__What the task asks__
Your reply should reproduce each entry exactly and contain no pictures.

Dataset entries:
====

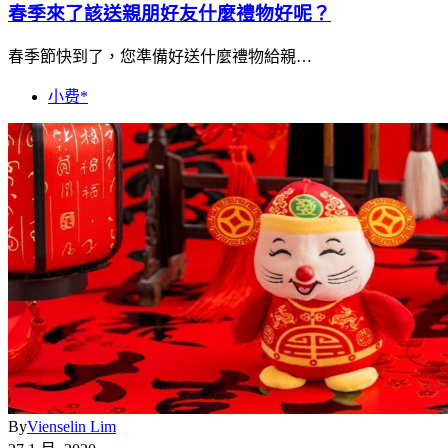
春季來了該送親朋好友什麼禮物好呢？
春季節快到了，您準備好送什麼禮物給親…
小费*
By
Vienselin Lim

====

__Result of the exercise__
春季來了該送親朋好友什麼禮物好呢？
春季節快到了，您準備好送什麼禮物給親…
小费*
By
Vienselin Lim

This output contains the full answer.